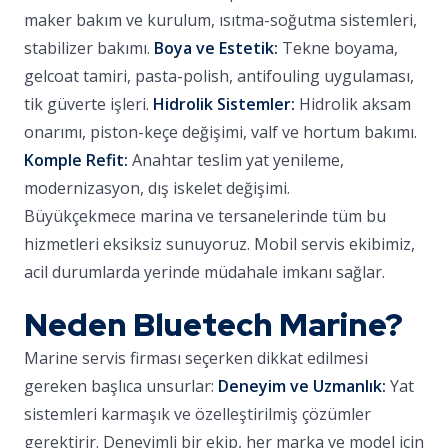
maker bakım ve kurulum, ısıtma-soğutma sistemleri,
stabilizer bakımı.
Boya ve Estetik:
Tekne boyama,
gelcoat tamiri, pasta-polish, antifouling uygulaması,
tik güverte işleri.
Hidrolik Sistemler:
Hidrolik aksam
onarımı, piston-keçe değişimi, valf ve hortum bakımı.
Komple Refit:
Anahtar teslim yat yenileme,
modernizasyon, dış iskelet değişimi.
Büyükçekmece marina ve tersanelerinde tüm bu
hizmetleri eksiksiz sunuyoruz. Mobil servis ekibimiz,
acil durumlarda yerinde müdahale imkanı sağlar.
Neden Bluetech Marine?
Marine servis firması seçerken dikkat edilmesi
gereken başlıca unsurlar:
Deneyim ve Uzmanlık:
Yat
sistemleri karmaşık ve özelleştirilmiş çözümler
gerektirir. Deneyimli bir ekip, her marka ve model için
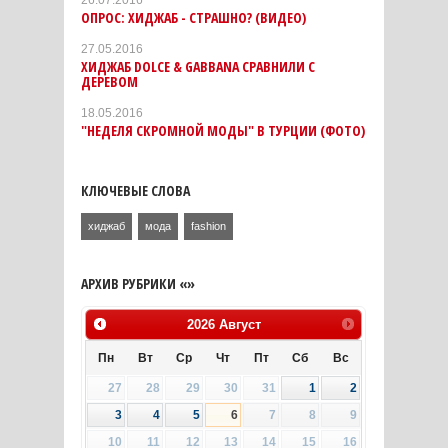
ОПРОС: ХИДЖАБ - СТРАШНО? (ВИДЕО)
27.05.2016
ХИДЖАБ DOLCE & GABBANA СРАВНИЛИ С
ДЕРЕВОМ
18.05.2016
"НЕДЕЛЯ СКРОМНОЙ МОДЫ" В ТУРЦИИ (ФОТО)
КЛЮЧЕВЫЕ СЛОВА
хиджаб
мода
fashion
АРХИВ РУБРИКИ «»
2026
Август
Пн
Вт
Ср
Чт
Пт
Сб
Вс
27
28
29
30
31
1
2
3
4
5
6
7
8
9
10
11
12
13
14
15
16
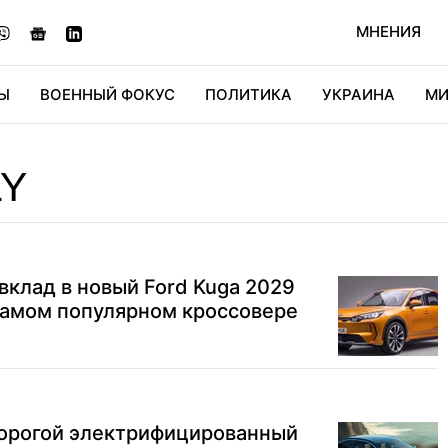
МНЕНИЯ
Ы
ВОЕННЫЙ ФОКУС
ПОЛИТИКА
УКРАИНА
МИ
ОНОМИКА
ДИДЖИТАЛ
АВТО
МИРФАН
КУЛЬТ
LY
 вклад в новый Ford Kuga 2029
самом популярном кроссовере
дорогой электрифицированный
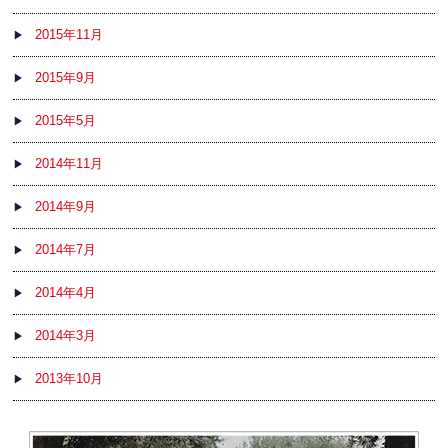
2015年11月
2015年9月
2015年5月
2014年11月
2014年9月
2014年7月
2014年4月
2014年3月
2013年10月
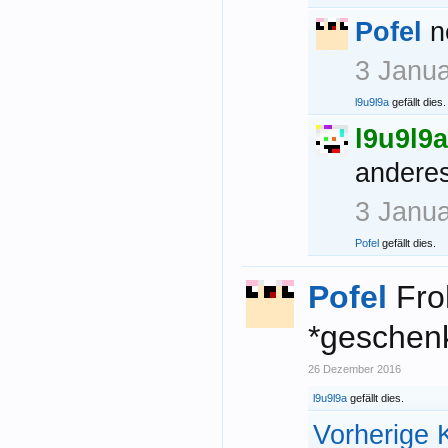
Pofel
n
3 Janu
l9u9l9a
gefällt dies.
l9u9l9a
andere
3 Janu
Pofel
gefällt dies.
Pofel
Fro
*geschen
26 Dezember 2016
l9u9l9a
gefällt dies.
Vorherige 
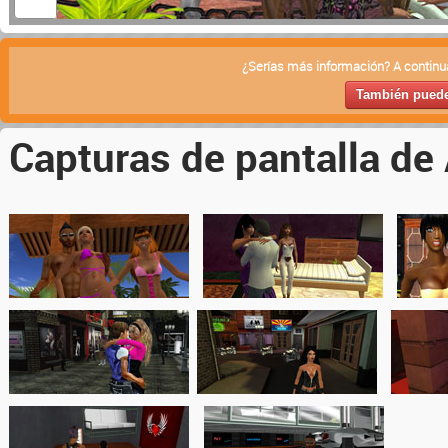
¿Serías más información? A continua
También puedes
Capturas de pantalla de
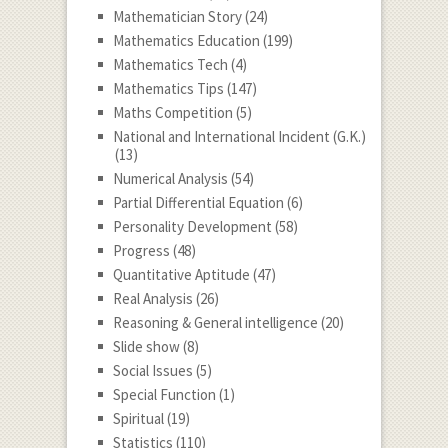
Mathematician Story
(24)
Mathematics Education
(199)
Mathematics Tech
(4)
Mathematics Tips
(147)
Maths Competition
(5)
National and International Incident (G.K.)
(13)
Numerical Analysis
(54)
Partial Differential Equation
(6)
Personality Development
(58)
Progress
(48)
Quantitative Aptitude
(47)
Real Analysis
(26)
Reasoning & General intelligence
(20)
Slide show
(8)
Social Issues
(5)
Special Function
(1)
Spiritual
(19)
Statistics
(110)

---

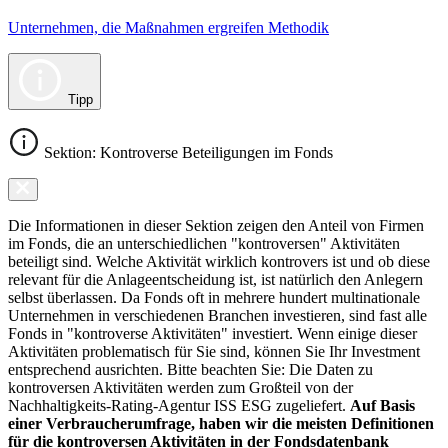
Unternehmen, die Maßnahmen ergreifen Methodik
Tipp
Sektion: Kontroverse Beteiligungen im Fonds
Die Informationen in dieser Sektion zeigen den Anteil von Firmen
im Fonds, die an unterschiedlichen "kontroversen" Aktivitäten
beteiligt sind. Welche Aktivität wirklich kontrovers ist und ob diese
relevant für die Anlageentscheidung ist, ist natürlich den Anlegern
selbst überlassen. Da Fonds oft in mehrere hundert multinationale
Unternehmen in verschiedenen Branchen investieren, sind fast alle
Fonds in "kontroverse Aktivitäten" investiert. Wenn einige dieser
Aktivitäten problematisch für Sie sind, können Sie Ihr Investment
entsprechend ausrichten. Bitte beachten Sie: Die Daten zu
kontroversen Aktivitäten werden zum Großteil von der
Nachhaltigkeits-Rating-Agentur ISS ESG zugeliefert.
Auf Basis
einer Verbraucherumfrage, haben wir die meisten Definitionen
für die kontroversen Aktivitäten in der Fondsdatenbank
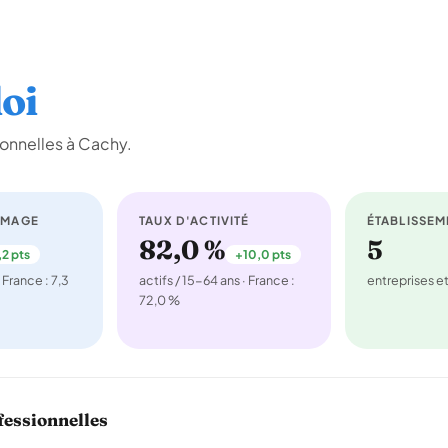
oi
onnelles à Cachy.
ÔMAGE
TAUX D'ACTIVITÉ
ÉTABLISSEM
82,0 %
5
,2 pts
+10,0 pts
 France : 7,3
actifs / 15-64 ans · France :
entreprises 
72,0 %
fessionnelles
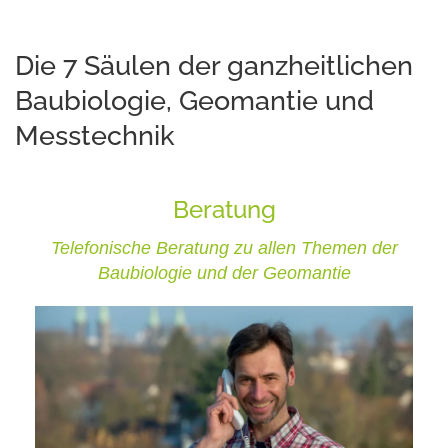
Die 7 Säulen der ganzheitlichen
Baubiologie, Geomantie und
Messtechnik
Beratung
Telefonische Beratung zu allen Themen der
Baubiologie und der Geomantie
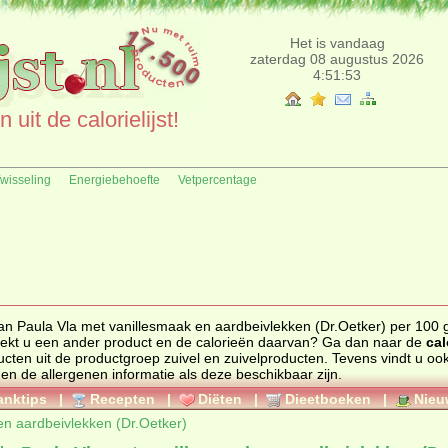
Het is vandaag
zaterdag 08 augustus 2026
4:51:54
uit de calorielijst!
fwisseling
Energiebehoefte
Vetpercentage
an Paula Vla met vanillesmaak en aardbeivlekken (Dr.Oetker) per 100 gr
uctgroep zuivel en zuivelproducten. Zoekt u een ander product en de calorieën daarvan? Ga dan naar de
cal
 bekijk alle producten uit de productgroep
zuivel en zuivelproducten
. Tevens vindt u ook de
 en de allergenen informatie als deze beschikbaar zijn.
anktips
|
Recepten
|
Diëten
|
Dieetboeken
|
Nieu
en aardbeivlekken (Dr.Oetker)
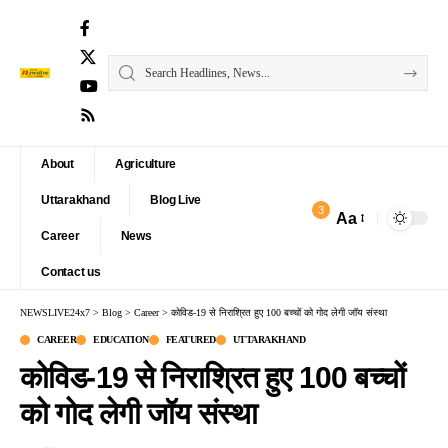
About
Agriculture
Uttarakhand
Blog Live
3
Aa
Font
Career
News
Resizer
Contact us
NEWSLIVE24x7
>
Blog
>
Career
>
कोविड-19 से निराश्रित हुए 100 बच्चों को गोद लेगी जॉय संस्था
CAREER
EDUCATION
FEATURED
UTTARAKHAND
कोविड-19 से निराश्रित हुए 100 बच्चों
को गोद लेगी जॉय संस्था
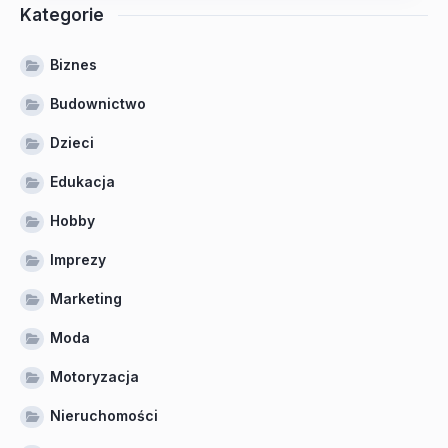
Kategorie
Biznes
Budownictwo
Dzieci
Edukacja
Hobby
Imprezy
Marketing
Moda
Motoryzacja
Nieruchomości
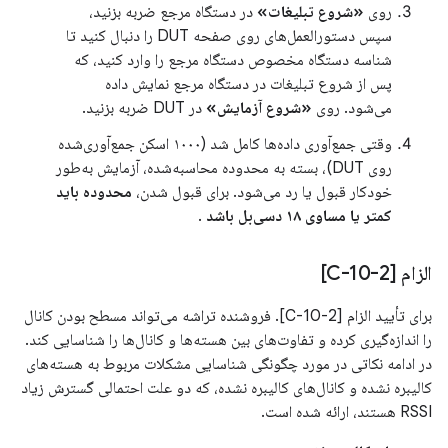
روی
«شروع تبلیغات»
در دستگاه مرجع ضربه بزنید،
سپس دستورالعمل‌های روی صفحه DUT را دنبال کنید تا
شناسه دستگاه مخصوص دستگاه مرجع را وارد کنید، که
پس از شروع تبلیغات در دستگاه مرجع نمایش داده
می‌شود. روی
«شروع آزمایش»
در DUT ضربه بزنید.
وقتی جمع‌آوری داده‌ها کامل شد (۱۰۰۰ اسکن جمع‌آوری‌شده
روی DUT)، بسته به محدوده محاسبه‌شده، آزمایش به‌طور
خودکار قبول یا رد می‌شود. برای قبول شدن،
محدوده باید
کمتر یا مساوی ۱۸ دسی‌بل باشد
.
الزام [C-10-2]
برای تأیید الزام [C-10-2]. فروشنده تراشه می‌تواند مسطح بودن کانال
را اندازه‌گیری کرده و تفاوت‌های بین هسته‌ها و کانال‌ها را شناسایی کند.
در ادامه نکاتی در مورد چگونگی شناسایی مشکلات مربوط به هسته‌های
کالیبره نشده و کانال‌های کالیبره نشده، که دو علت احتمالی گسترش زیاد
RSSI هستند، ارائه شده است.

---

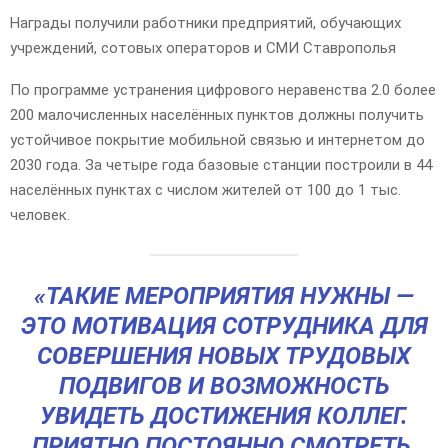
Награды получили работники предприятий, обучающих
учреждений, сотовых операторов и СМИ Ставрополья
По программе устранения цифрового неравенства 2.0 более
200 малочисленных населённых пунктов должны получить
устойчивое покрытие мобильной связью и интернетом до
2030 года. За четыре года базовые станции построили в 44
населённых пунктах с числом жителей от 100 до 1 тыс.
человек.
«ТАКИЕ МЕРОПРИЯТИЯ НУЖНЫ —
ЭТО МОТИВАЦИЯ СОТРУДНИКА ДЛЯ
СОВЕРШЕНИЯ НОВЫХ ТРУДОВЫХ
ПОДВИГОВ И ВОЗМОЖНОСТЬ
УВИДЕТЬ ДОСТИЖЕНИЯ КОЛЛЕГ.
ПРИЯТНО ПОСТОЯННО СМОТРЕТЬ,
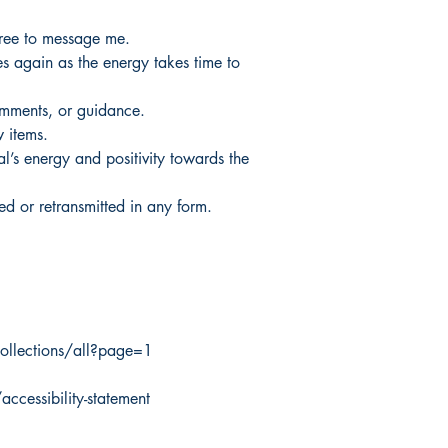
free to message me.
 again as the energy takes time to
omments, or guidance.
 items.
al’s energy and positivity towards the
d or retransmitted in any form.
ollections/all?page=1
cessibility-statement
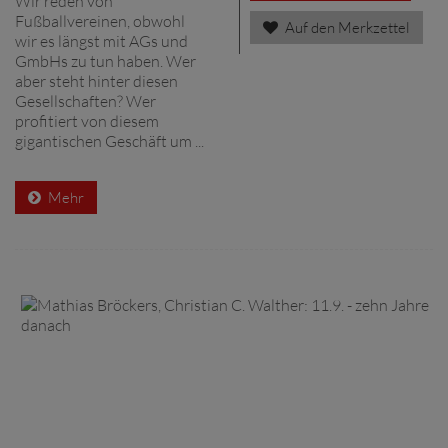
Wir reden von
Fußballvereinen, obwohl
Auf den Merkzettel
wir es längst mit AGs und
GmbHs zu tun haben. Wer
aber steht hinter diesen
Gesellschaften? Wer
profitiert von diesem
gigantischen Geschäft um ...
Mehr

▶ **AIM OF THE TASK**: In the records above, the line with "maker bakım ve" marks the start and the line with "sistemleri karmaşık ve" marks the end; copy that stretch exactly, both lines included, and nothing else.

▶ **FINISHED TASK**:
maker bakım ve kurulum, ısıtma-soğutma sistemleri,
stabilizer bakımı.
Boya ve Estetik:
Tekne boyama,
gelcoat tamiri, pasta-polish, antifouling uygulaması,
tik güverte işleri.
Hidrolik Sistemler:
Hidrolik aksam
onarımı, piston-keçe değişimi, valf ve hortum bakımı.
Komple Refit:
Anahtar teslim yat yenileme,
modernizasyon, dış iskelet değişimi.
Büyükçekmece marina ve tersanelerinde tüm bu
hizmetleri eksiksiz sunuyoruz. Mobil servis ekibimiz,
acil durumlarda yerinde müdahale imkanı sağlar.
Neden Bluetech Marine?
Marine servis firması seçerken dikkat edilmesi
gereken başlıca unsurlar:
Deneyim ve Uzmanlık:
Yat
sistemleri karmaşık ve özelleştirilmiş çözümler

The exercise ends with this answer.